---------- DATA FOR THE TASK

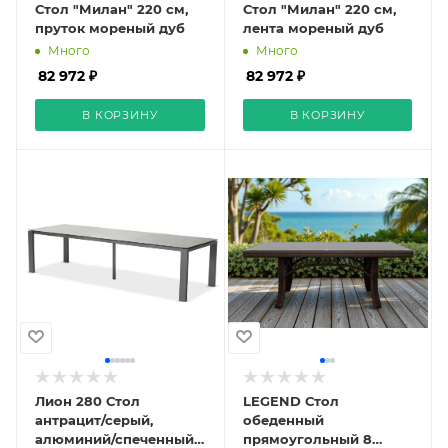
Стол "Милан" 220 см,
Стол "Милан" 220 см,
пруток мореный дуб
лента мореный дуб
Много
Много
82 972 ₽
82 972 ₽
В КОРЗИНУ
В КОРЗИНУ
Лион 280 Стол
LEGEND Стол
антрацит/серый,
обеденный
алюминий/спеченный
прямоугольный 8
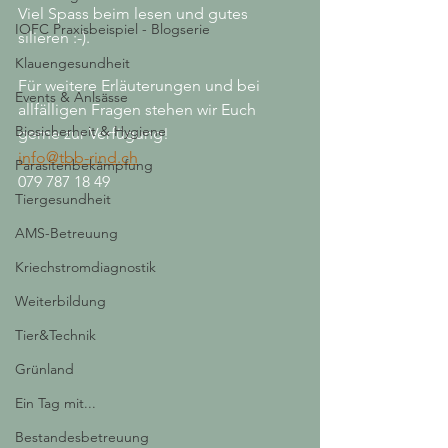
Viel Spass beim lesen und gutes 
IOFC Praxisbeispiel - Blogserie
silieren :-).
Klauengesundheit
Für weitere Erläuterungen und bei 
Events & Anlsässe
allfälligen Fragen stehen wir Euch 
Biosicherheit & Hygiene
gerne zur Verfügung!
info@tbb-rind.ch
Parasitenbekämpfung
079 787 18 49
Tiergesundheit
AMS-Betreuung
Kriechstromdiagnostik
Weiterbildung
Tier&Technik
Grünland
Ein Tag mit...
Bestandesbetreuung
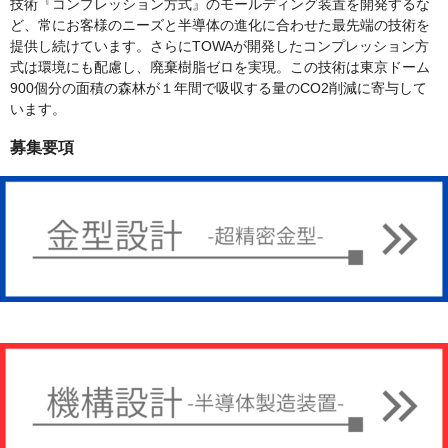
技術『コンプレッション方式』のモールディング装置を開発するな
ど、常にお客様のニーズと半導体の進化に合わせた最先端の技術を
提供し続けています。さらにTOWAが開発したコンプレッション方
式は環境にも配慮し、廃棄樹脂ゼロを実現。この技術は東京ドーム
900個分の面積の森林が１年間で吸収する量のCO2削減に寄与して
います。
募集要項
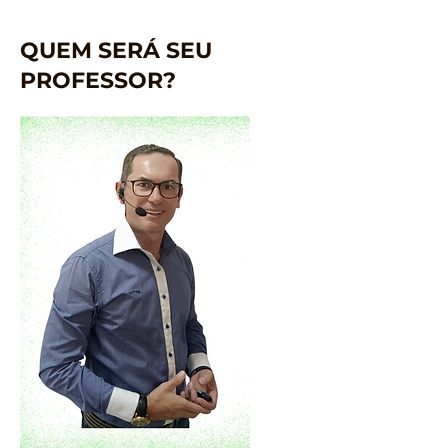
QUEM SERÁ SEU
PROFESSOR?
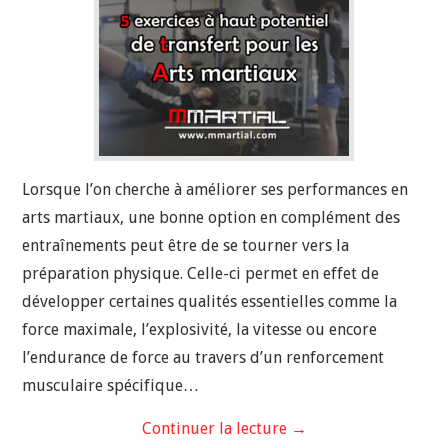
Lorsque l’on cherche à améliorer ses performances en
arts martiaux, une bonne option en complément des
entraînements peut être de se tourner vers la
préparation physique. Celle-ci permet en effet de
développer certaines qualités essentielles comme la
force maximale, l’explosivité, la vitesse ou encore
l’endurance de force au travers d’un renforcement
musculaire spécifique…
Continuer la lecture
→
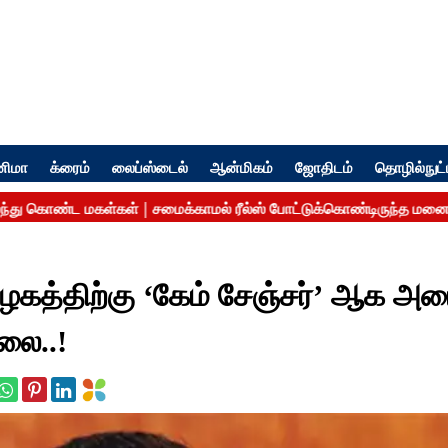
னிமா
க்ரைம்
லைப்ஸ்டைல்
ஆன்மிகம்
ஜோதிடம்
தொழில்நுட்
மிழகத்திற்கு ‘கேம் சேஞ்சர்’ ஆக அம
லை..!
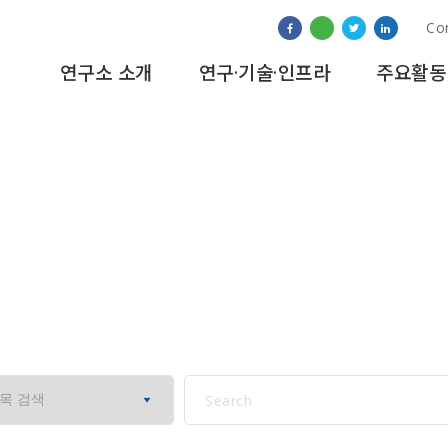
Co
연구소 소개
연구·기술·인프라
주요활동
교육&훈련 프로그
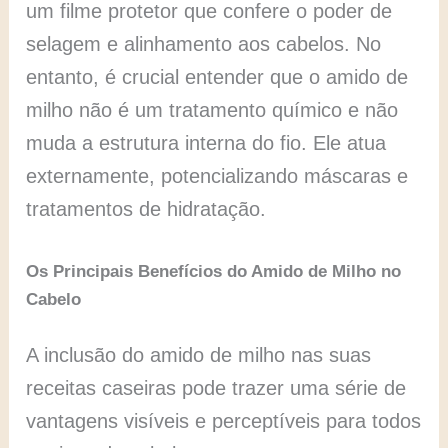
um filme protetor que confere o poder de
selagem e alinhamento aos cabelos. No
entanto, é crucial entender que o amido de
milho não é um tratamento químico e não
muda a estrutura interna do fio. Ele atua
externamente, potencializando máscaras e
tratamentos de hidratação.
Os Principais Benefícios do Amido de Milho no
Cabelo
A inclusão do amido de milho nas suas
receitas caseiras pode trazer uma série de
vantagens visíveis e perceptíveis para todos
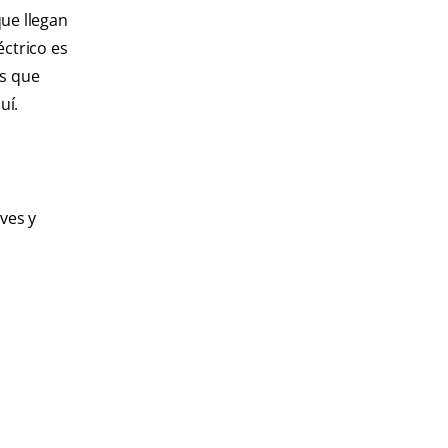
que llegan
éctrico es
as que
uí.
ves y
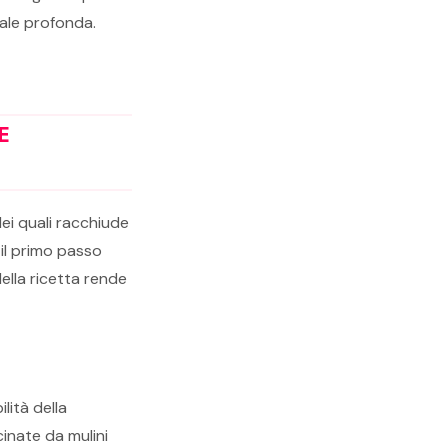
iale profonda.
E
ei quali racchiude
 il primo passo
della ricetta rende
lità della
cinate da mulini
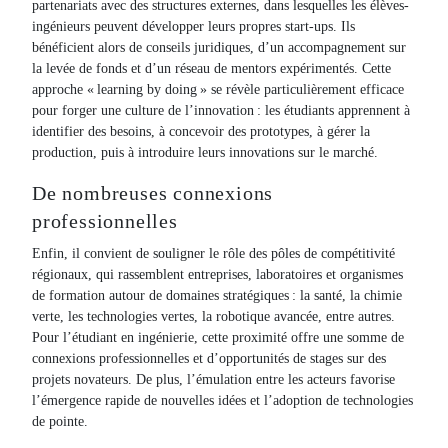
partenariats avec des structures externes, dans lesquelles les élèves-
ingénieurs peuvent développer leurs propres start-ups. Ils
bénéficient alors de conseils juridiques, d’un accompagnement sur
la levée de fonds et d’un réseau de mentors expérimentés. Cette
approche « learning by doing » se révèle particulièrement efficace
pour forger une culture de l’innovation : les étudiants apprennent à
identifier des besoins, à concevoir des prototypes, à gérer la
production, puis à introduire leurs innovations sur le marché.
De nombreuses connexions
professionnelles
Enfin, il convient de souligner le rôle des pôles de compétitivité
régionaux, qui rassemblent entreprises, laboratoires et organismes
de formation autour de domaines stratégiques : la santé, la chimie
verte, les technologies vertes, la robotique avancée, entre autres.
Pour l’étudiant en ingénierie, cette proximité offre une somme de
connexions professionnelles et d’opportunités de stages sur des
projets novateurs. De plus, l’émulation entre les acteurs favorise
l’émergence rapide de nouvelles idées et l’adoption de technologies
de pointe.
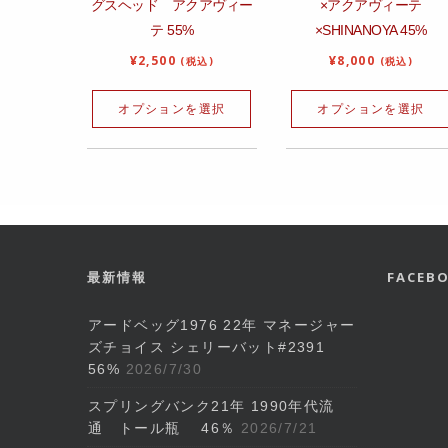
グスヘッド アクアヴィー
×アクアヴィーテ
テ 55%
×SHINANOYA 45%
¥
2,500
¥
8,000
(税込)
(税込)
オプションを選択
オプションを選択
最新情報
FACE
アードベッグ1976 22年 マネージャー
ズチョイス シェリーバット#2391
56%
2026/7/30
スプリングバンク21年 1990年代流
通 トール瓶 46％
2026/7/21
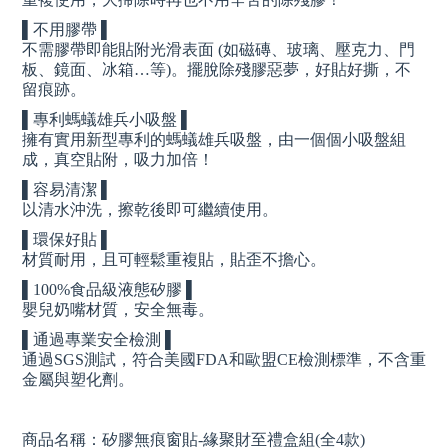
▌不用膠帶 ▌
不需膠帶即能貼附光滑表面 (如磁磚、玻璃、壓克力、門
板、鏡面、冰箱…等)。擺脫除殘膠惡夢，好貼好撕，不
留痕跡。
▌專利螞蟻雄兵小吸盤 ▌
擁有實用新型專利的螞蟻雄兵吸盤，由一個個小吸盤組
成，真空貼附，吸力加倍！
▌容易清潔 ▌
以清水沖洗，擦乾後即可繼續使用。
▌環保好貼 ▌
材質耐用，且可輕鬆重複貼，貼歪不擔心。
▌100%食品級液態矽膠 ▌
嬰兒奶嘴材質，安全無毒。
▌通過專業安全檢測 ▌
通過SGS測試，符合美國FDA和歐盟CE檢測標準，不含重
金屬與塑化劑。
商品名稱：矽膠無痕窗貼-緣聚財至禮盒組(全4款)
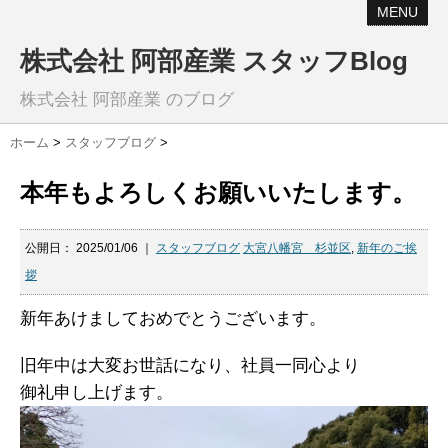
MENU
株式会社 阿部産業 スタッフBlog
株式会社 阿部産業 のブログ
ホーム
>
スタッフブログ
>
本年もよろしくお願いいたします。
公開日：
2025/01/06
｜
スタッフブログ
大宮八幡宮 杉並区
,
新年のご挨
拶
新年あけましておめでとうございます。
旧年中は大変お世話になり、社員一同心より
御礼申し上げます。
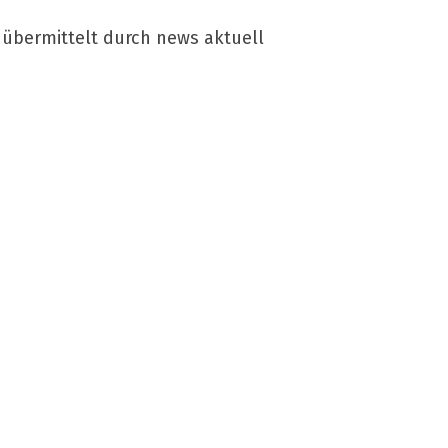
 übermittelt durch news aktuell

--------------------

#### [INSTRUCTIONS FOR THE TASK]
Output each record above exactly as it stands, excluding all pictures.

#### [WRITTEN SOLUTION]
Стол "Милан" 220 см,
Стол "Милан" 220 см,
пруток мореный дуб
лента мореный дуб
Много
Много
82 972 ₽
82 972 ₽
В КОРЗИНУ
В КОРЗИНУ
Лион 280 Стол
LEGEND Стол
антрацит/серый,
обеденный
алюминий/спеченный
прямоугольный 8
Viel Spass beim lesen und gutes 
IOFC Praxisbeispiel - Blogserie
silieren :-).
Klauengesundheit
Für weitere Erläuterungen und bei 
Events & Anlsässe
allfälligen Fragen stehen wir Euch 
Biosicherheit & Hygiene
gerne zur Verfügung!
info@tbb-rind.ch
Parasitenbekämpfung
079 787 18 49
Tiergesundheit
AMS-Betreuung
Kriechstromdiagnostik
Weiterbildung
Tier&Technik
Grünland
Ein Tag mit...
Bestandesbetreuung
技術『コンプレッション方式』のモールディング装置を開発するな
ど、常にお客様のニーズと半導体の進化に合わせた最先端の技術を
提供し続けています。さらにTOWAが開発したコンプレッション方
式は環境にも配慮し、廃棄樹脂ゼロを実現。この技術は東京ドーム
900個分の面積の森林が１年間で吸収する量のCO2削減に寄与して
います。
募集要項
QUEM SERÁ SEU
PROFESSOR?
Lorsque l’on cherche à améliorer ses performances en
arts martiaux, une bonne option en complément des
entraînements peut être de se tourner vers la
préparation physique. Celle-ci permet en effet de
développer certaines qualités essentielles comme la
force maximale, l’explosivité, la vitesse ou encore
l’endurance de force au travers d’un renforcement
musculaire spécifique…
Continuer la lecture
→
னிமா
க்ரைம்
லைப்ஸ்டைல்
ஆன்மிகம்
ஜோதிடம்
தொழில்நுட்
மிழகத்திற்கு ‘கேம் சேஞ்சர்’ ஆக அம
லை..!
Co
연구소 소개
연구·기술·인프라
주요활동
교육&훈련 프로그
um filme protetor que confere o poder de
selagem e alinhamento aos cabelos. No
entanto, é crucial entender que o amido de
milho não é um tratamento químico e não
muda a estrutura interna do fio. Ele atua
externamente, potencializando máscaras e
tratamentos de hidratação.
Os Principais Benefícios do Amido de Milho no
Cabelo
A inclusão do amido de milho nas suas
receitas caseiras pode trazer uma série de
vantagens visíveis e perceptíveis para todos
que llegan
éctrico es
as que
uí.
ves y
iale profonda.
E
ei quali racchiude
 il primo passo
della ricetta rende
lità della
cinate da mulini
partenariats avec des structures externes, dans lesquelles les élèves-
ingénieurs peuvent développer leurs propres start-ups. Ils
bénéficient alors de conseils juridiques, d’un accompagnement sur
la levée de fonds et d’un réseau de mentors expérimentés. Cette
approche « learning by doing » se révèle particulièrement efficace
pour forger une culture de l’innovation : les étudiants apprennent à
identifier des besoins, à concevoir des prototypes, à gérer la
production, puis à introduire leurs innovations sur le marché.
De nombreuses connexions
professionnelles
Enfin, il convient de souligner le rôle des pôles de compétitivité
régionaux, qui rassemblent entreprises, laboratoires et organismes
de formation autour de domaines stratégiques : la santé, la chimie
verte, les technologies vertes, la robotique avancée, entre autres.
Pour l’étudiant en ingénierie, cette proximité offre une somme de
connexions professionnelles et d’opportunités de stages sur des
projets novateurs. De plus, l’émulation entre les acteurs favorise
l’émergence rapide de nouvelles idées et l’adoption de technologies
de pointe.
グスヘッド アクアヴィー
×アクアヴィーテ
テ 55%
×SHINANOYA 45%
¥
2,500
¥
8,000
(税込)
(税込)
オプションを選択
オプションを選択
最新情報
FACE
アードベッグ1976 22年 マネージャー
ズチョイス シェリーバット#2391
56%
2026/7/30
スプリングバンク21年 1990年代流
通 トール瓶 46％
2026/7/21
▌不用膠帶 ▌
不需膠帶即能貼附光滑表面 (如磁磚、玻璃、壓克力、門
板、鏡面、冰箱…等)。擺脫除殘膠惡夢，好貼好撕，不
留痕跡。
▌專利螞蟻雄兵小吸盤 ▌
擁有實用新型專利的螞蟻雄兵吸盤，由一個個小吸盤組
成，真空貼附，吸力加倍！
▌容易清潔 ▌
以清水沖洗，擦乾後即可繼續使用。
▌環保好貼 ▌
材質耐用，且可輕鬆重複貼，貼歪不擔心。
▌100%食品級液態矽膠 ▌
嬰兒奶嘴材質，安全無毒。
▌通過專業安全檢測 ▌
通過SGS測試，符合美國FDA和歐盟CE檢測標準，不含重
金屬與塑化劑。
商品名稱：矽膠無痕窗貼-緣聚財至禮盒組(全4款)
MENU
株式会社 阿部産業 スタッフBlog
株式会社 阿部産業 のブログ
ホーム
>
スタッフブログ
>
本年もよろしくお願いいたします。
公開日：
2025/01/06
｜
スタッフブログ
大宮八幡宮 杉並区
,
新年のご挨
拶
新年あけましておめでとうございます。
旧年中は大変お世話になり、社員一同心より
御礼申し上げます。
 übermittelt durch news aktuell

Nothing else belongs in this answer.